▶ _Work instruction_: Return each entry word for word, without its pictures.

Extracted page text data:
_____
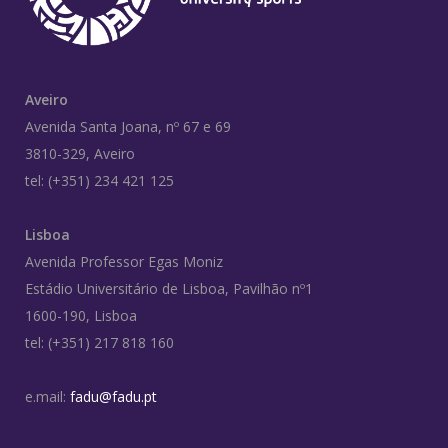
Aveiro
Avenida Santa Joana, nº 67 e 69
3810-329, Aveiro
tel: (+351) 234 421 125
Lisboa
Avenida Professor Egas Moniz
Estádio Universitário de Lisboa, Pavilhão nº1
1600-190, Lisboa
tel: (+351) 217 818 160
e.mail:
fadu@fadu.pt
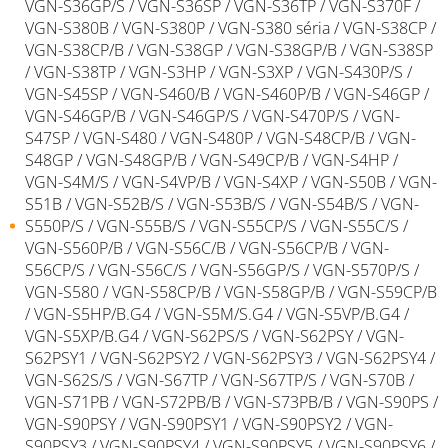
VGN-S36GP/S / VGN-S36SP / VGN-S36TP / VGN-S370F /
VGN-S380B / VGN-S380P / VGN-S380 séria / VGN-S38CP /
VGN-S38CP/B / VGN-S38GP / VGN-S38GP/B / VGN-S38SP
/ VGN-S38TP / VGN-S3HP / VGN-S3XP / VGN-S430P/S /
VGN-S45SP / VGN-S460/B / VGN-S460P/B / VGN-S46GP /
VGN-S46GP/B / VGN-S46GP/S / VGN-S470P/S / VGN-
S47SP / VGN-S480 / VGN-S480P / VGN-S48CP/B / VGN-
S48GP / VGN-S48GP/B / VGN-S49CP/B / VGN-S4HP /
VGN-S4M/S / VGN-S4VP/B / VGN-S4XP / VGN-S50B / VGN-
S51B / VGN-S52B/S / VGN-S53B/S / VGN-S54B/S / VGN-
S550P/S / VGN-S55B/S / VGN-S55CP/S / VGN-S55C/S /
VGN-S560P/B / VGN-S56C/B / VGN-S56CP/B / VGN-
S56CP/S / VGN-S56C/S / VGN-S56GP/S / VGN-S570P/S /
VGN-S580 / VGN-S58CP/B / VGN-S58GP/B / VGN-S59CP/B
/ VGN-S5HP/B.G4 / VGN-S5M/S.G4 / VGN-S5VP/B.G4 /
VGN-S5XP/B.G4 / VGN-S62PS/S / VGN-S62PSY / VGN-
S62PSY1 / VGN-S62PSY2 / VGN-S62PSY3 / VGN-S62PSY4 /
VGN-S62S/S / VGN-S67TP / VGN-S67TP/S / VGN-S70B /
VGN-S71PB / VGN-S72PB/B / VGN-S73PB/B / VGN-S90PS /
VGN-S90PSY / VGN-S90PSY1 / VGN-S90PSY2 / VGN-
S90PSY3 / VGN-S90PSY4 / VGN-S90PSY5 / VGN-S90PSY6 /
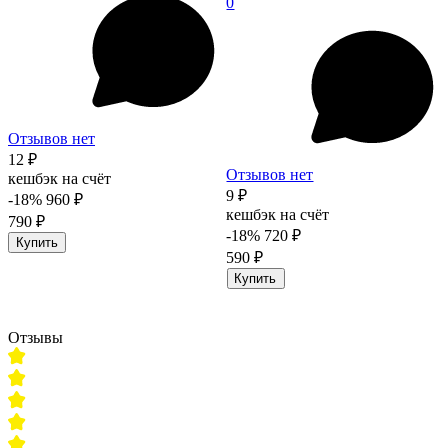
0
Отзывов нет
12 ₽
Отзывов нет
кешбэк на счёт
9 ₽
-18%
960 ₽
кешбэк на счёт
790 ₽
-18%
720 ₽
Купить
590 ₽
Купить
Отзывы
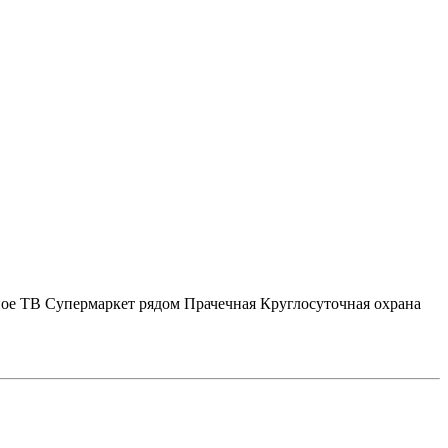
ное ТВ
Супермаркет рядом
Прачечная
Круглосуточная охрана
_____
▶ _Solution to this task_:
Aveiro
Avenida Santa Joana, nº 67 e 69
3810-329, Aveiro
tel: (+351) 234 421 125
Lisboa
Avenida Professor Egas Moniz
Estádio Universitário de Lisboa, Pavilhão nº1
1600-190, Lisboa
tel: (+351) 217 818 160
e.mail:
fadu@fadu.pt
VGN-S36GP/S / VGN-S36SP / VGN-S36TP / VGN-S370F /
VGN-S380B / VGN-S380P / VGN-S380 séria / VGN-S38CP /
VGN-S38CP/B / VGN-S38GP / VGN-S38GP/B / VGN-S38SP
/ VGN-S38TP / VGN-S3HP / VGN-S3XP / VGN-S430P/S /
VGN-S45SP / VGN-S460/B / VGN-S460P/B / VGN-S46GP /
VGN-S46GP/B / VGN-S46GP/S / VGN-S470P/S / VGN-
S47SP / VGN-S480 / VGN-S480P / VGN-S48CP/B / VGN-
S48GP / VGN-S48GP/B / VGN-S49CP/B / VGN-S4HP /
VGN-S4M/S / VGN-S4VP/B / VGN-S4XP / VGN-S50B / VGN-
S51B / VGN-S52B/S / VGN-S53B/S / VGN-S54B/S / VGN-
S550P/S / VGN-S55B/S / VGN-S55CP/S / VGN-S55C/S /
VGN-S560P/B / VGN-S56C/B / VGN-S56CP/B / VGN-
S56CP/S / VGN-S56C/S / VGN-S56GP/S / VGN-S570P/S /
VGN-S580 / VGN-S58CP/B / VGN-S58GP/B / VGN-S59CP/B
/ VGN-S5HP/B.G4 / VGN-S5M/S.G4 / VGN-S5VP/B.G4 /
VGN-S5XP/B.G4 / VGN-S62PS/S / VGN-S62PSY / VGN-
S62PSY1 / VGN-S62PSY2 / VGN-S62PSY3 / VGN-S62PSY4 /
VGN-S62S/S / VGN-S67TP / VGN-S67TP/S / VGN-S70B /
VGN-S71PB / VGN-S72PB/B / VGN-S73PB/B / VGN-S90PS /
VGN-S90PSY / VGN-S90PSY1 / VGN-S90PSY2 / VGN-
S90PSY3 / VGN-S90PSY4 / VGN-S90PSY5 / VGN-S90PSY6 /
0
Отзывов нет
12 ₽
Отзывов нет
кешбэк на счёт
9 ₽
-18%
960 ₽
кешбэк на счёт
790 ₽
-18%
720 ₽
Купить
590 ₽
Купить
Отзывы
ное ТВ
Супермаркет рядом
Прачечная
Круглосуточная охрана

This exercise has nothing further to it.